Claiming costs against a defendant not named in CFA

  • Posted

In Engeham v London & Quadrant Housing Ltd & Academy of Plumbing Ltd the Court of Appeal upheld the finding that a consent order and damages paid by a Defendant not named in the CFA was a “win" that entitled the Claimant to recover costs against a Defendant not named in the CFA.

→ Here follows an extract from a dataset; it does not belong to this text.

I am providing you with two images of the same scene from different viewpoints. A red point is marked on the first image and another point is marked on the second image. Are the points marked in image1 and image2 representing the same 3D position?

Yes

The Claimant in this case was injured when her bathroom ceiling fell on her head. She and her solicitors initially believed that her Landlord was responsible. Accordingly, she entered into a CFA naming her Landlord, London Quadrant Housing Group, as the Defendant. Proceedings were subsequently served against two Defendants: the Landlord and their plumber, the latter of which was not named in the CFA. It was against these two Defendants that the action was settled, with the Second Defendant agreeing to pay £10,000 and the Claimant’s costs. At first instance, it was held that the CFA did not cover costs against the Second Defendant, so a claim for costs against them amounted to a breach of the indemnity principle and the Claimant’s costs were disallowed in their entirety.

On appeal to the Circuit Judge HH Judge Mitchell (sitting with Senior Master Hurst), the wording of the settlement terms was given close attention. It was noted that "the first defendant and second defendant" were considered as having been "discharged from all further liability to the claimant" following payment by the second defendant of the agreed sum and costs." It was further noted that the damages were accepted as settlement of the "claims brought in this actions", suggesting that the action was comprised of two claims against the two defendants.

As such, the Court held that the definition of win in the conditional fee agreement is not restricted to who pays, that the meaning of win should interpreted broadly as “in any way you derive benefit from pursuing the claim,” and that the Claimant had derived said benefit within the terms of her CFA. As such, she was considered to have been liable for costs under the CFA and the appeal was thus allowed.

The Court of appeal upheld the decision of HH Judge Mitchell, opining that it was unrealistic to say that the Claimant had not won, that the Tomlin order was an agreement to pay damages for the purposes of the CFA, and that it was irrelevant that it was the Second Defendant paying the damages instead of the First.

Whilst it is not unusual to have cases where there may be more than one potential Defendant, it is unusual to have cases where the correct Defendant(s) have not been named; this decision will now provide comfort to those solicitors who find themselves in this predicament.  A small victory for Claimant solicitors…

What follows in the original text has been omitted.